The European Union trade ministers have failed to agree on striking a controversial deal with the United States before the end of the administration of US President Barack Obama.
"It is not realistic to reach the final agreement by the end of the Obama administration," Slovak Trade Minister Peter Ziga, whose country holds the EU's six-month rotating presidency, said on Friday.
EU Trade Commissioner Cecilia Malmstroem, who leads the negotiations with Washington, said the talks would be suspended until a new US administration was fully in place.
"When we can restart, (that) is a bit too early to speculate until we know what the administration would look like," Malmstroem said after EU ministers met in Bratislava, the capital of Slovakia, to patch up differences after mass anti-trade deal protests across Europe.
Austrian Economy Minister Reinhold Mitterlehner said, "From our point of view, the (TTIP) talks are effectively suspended because meaningful negotiations are no longer taking place."
"It would be wise to put on mute something that is perceived so negatively," he added.
French Trade Minister Matthias Fekl, one of the outspoken critics of the planned Transatlantic Trade and Investment Partnership (TTIP) with the United States, also said, "I am convinced that we must restart on totally new grounds." He said more and more member states were supporting his view.
The other controversial deal between Brussels and Canada is expected to be signed with Canadian Prime Minister Justin Trudeau at an EU-Canada summit on October 27. Most terms of the Comprehensive Economic and Trade Agreement (CETA) with Canada will be implemented provisionally until national and regional parliaments across the EU ratify the agreement.
Critics say the TTIP and CETA could further complicate the situation in the job market.
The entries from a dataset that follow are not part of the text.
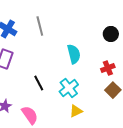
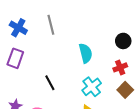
black circle: (111, 34) -> (123, 41), moved
cyan cross: (69, 88) -> (92, 87), moved

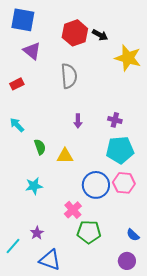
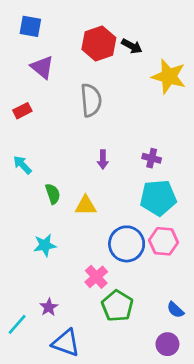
blue square: (23, 20) -> (30, 26), size x0.7
green pentagon: (89, 232) -> (117, 306), turned 30

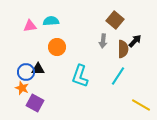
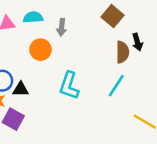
gray arrow: (103, 41) -> (62, 27), moved
black arrow: (135, 41) -> (137, 42), turned 120
black triangle: (38, 69) -> (21, 89), moved

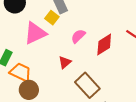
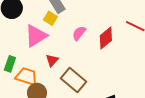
red triangle: (65, 62) -> (52, 60), moved
brown rectangle: (87, 85) -> (73, 80), moved

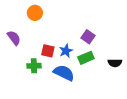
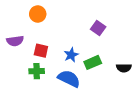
purple square: (88, 37) -> (98, 28), moved
purple semicircle: (14, 38) -> (15, 41), turned 119
red square: (48, 51) -> (41, 51), moved

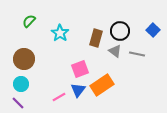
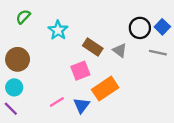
black circle: (120, 31) -> (140, 28), moved
brown rectangle: (96, 38) -> (93, 47), moved, turned -72
gray line: (137, 54) -> (158, 53), moved
blue triangle: (78, 90) -> (82, 105), moved

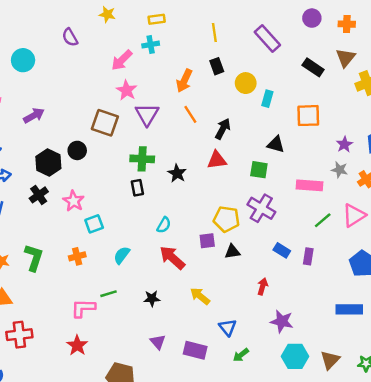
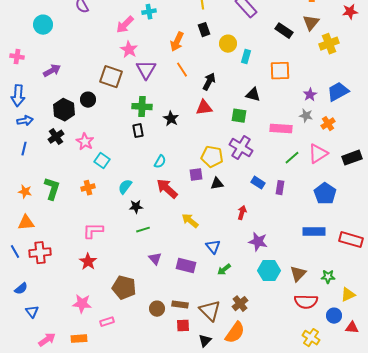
cyan square: (94, 224) -> (102, 161), turned -35
green line: (108, 294) -> (143, 230), moved
black star: (152, 298) -> (136, 207), moved

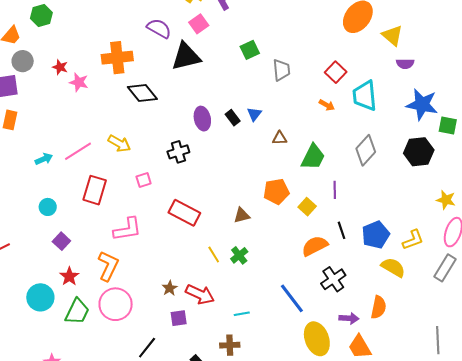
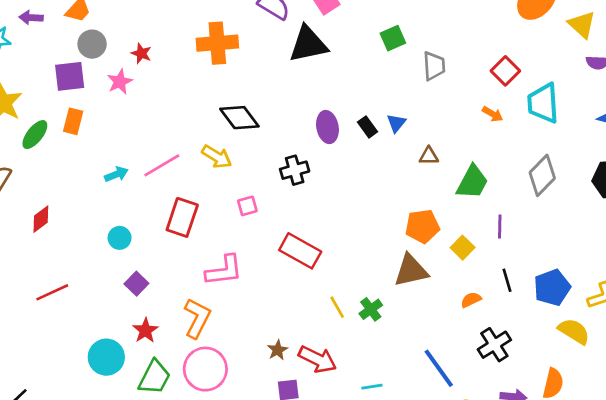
pink star: (79, 82) -> (120, 82), moved, turned 30
black diamond: (142, 93) -> (239, 118), moved
brown triangle: (242, 215) -> (411, 271), moved, size x1.6
orange semicircle: (315, 246) -> (471, 300), size x0.6

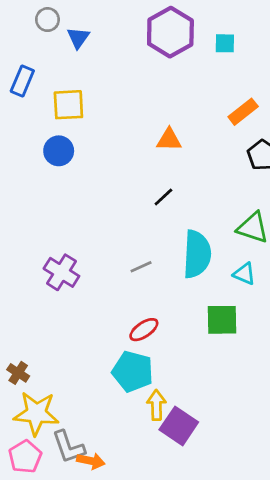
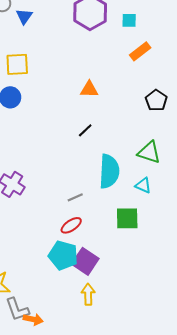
orange rectangle: (243, 112) -> (140, 51), moved
gray line: (141, 267) -> (75, 197), moved
yellow arrow: (156, 405) -> (88, 294), moved
purple square: (179, 426) -> (85, 261), moved

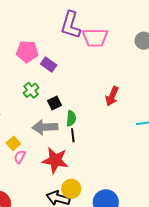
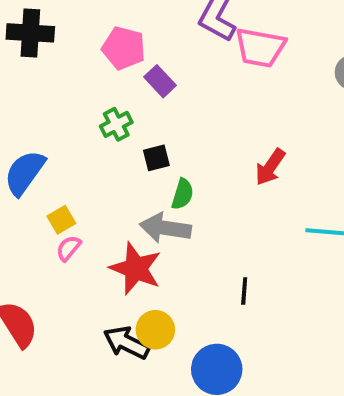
gray arrow: (45, 127) -> (165, 228), moved
black line: (73, 135) -> (244, 291), moved

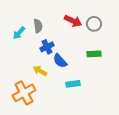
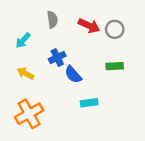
gray semicircle: (38, 26) -> (52, 20), moved
yellow arrow: (40, 71) -> (25, 73), moved

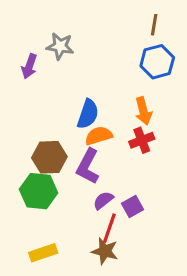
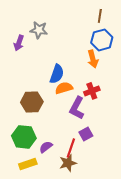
orange arrow: (143, 111) -> (93, 59), moved
purple L-shape: (88, 166) -> (77, 108), moved
green hexagon: (39, 191) -> (24, 137), moved
purple semicircle: (103, 200) -> (46, 147), moved
brown star: (105, 251) -> (68, 163), turned -30

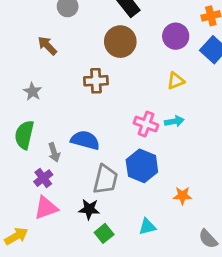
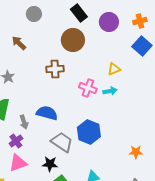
purple circle: (176, 36) -> (109, 22), moved
cyan arrow: (174, 121) -> (110, 91), moved
pink cross: (146, 124) -> (88, 88), moved
gray trapezoid: (105, 179) -> (62, 142), turned -70
orange star: (182, 196) -> (136, 152), moved

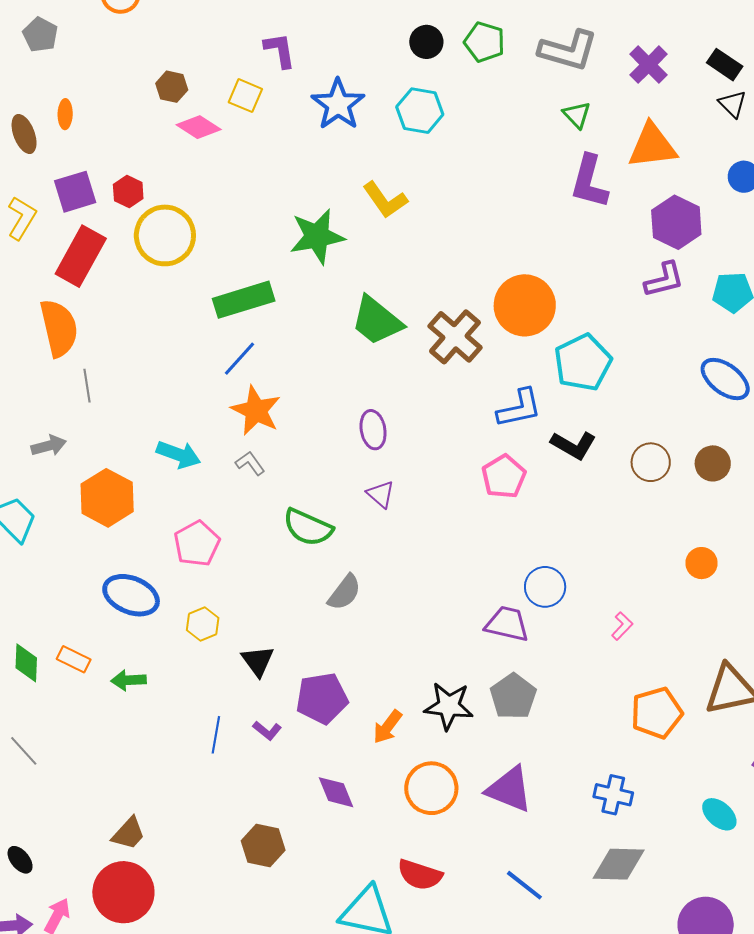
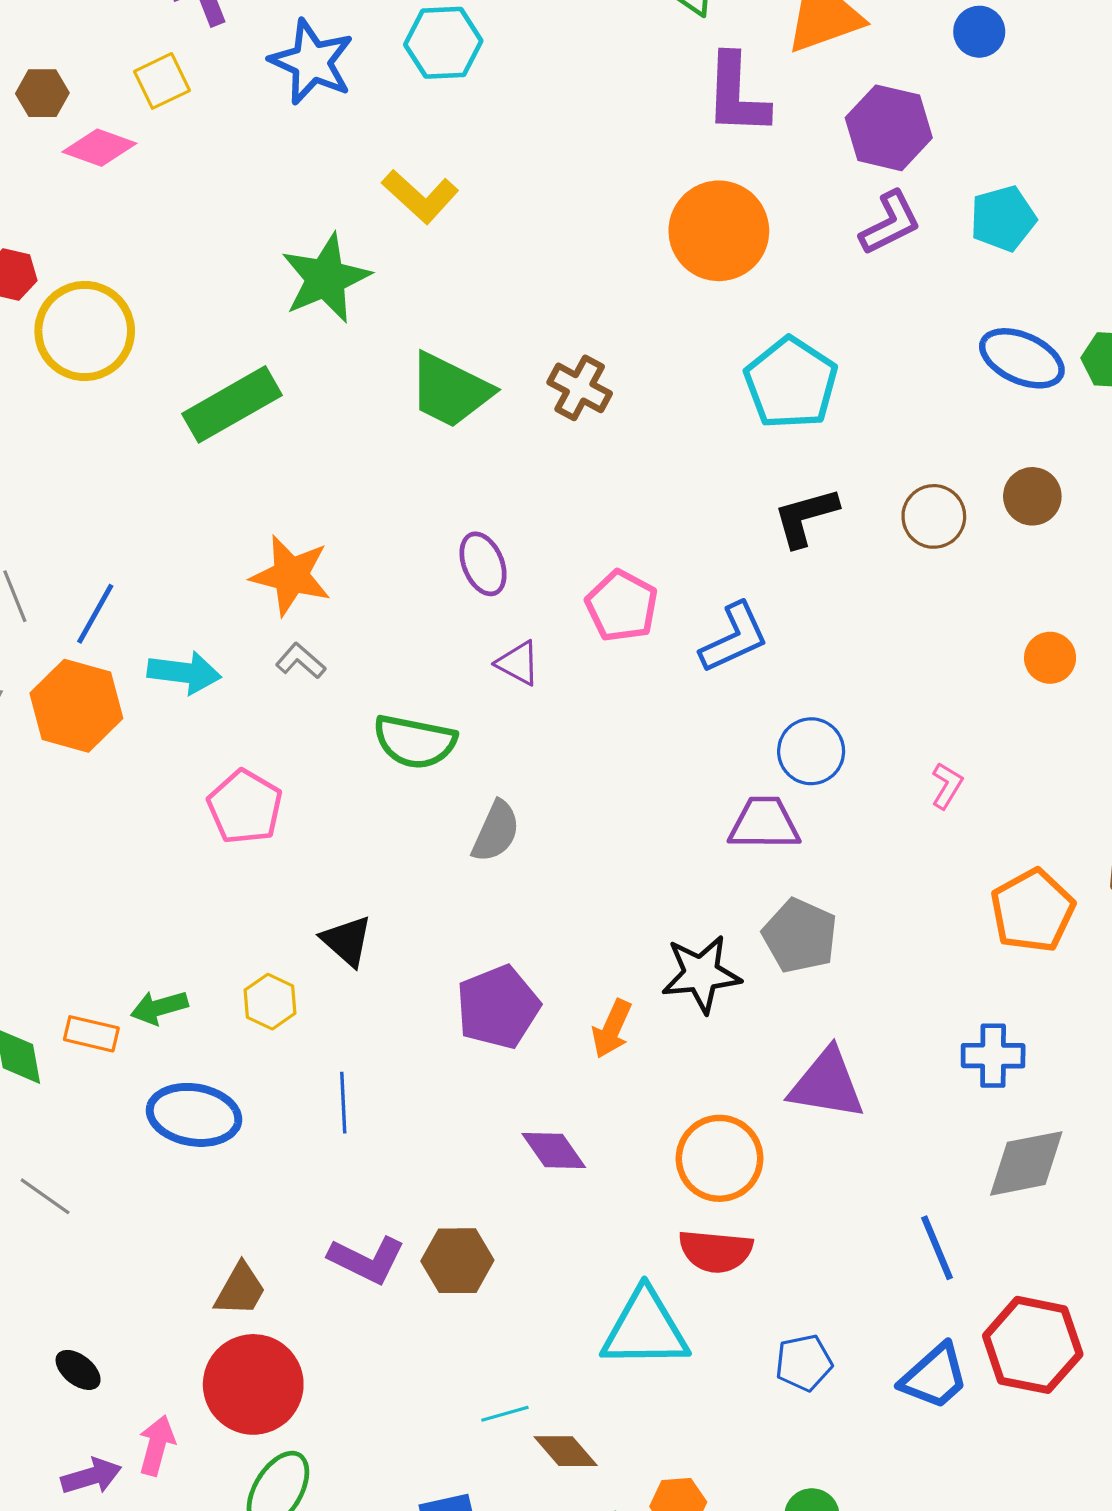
yellow square: (245, 96) -> (162, 81), turned -36
orange circle: (525, 305) -> (719, 231), moved
brown cross: (455, 337) -> (580, 388), size x0.7
blue line: (240, 359) -> (95, 614), moved
blue L-shape: (519, 408) -> (734, 638), moved
black L-shape: (573, 445) -> (806, 517), turned 147
pink pentagon: (504, 477) -> (622, 606), moved
orange hexagon: (107, 498) -> (76, 706), moved
blue ellipse: (131, 595) -> (194, 1115), moved
yellow hexagon: (203, 624) -> (270, 1002), moved
black triangle: (258, 661) -> (347, 941), moved
green arrow: (129, 680) -> (159, 1007), moved
purple L-shape: (267, 731) -> (367, 1260), moved, size x1.6
orange circle: (431, 788) -> (720, 1158), moved
blue line: (524, 885) -> (937, 1248), moved, turned 42

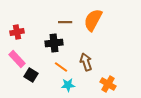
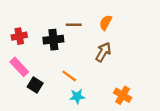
orange semicircle: (93, 20) -> (106, 23), size x0.6
black cross: (54, 43) -> (53, 40), moved
brown arrow: (86, 62) -> (103, 52), moved, turned 48

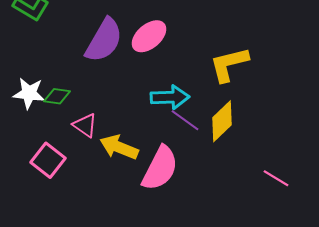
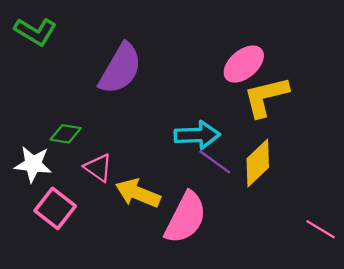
pink ellipse: (149, 36) -> (244, 64), moved
white star: (29, 93) -> (33, 164), moved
They say the deals would also have huge environmental implications as they give firms and companies more of a leeway to expand their activities at the expense of public safety.
Greenpeace said in May that it had obtained 248 pages of classified documents from closed-door negotiations that indicated compromising with the US would undermine EU standards on the environment and public health.
The European Commission, however, denied the Greenpeace claims, saying the group was “flatly wrong” in its interpretation of the documents.
Washington also denounced the report, saying, they were “misleading.”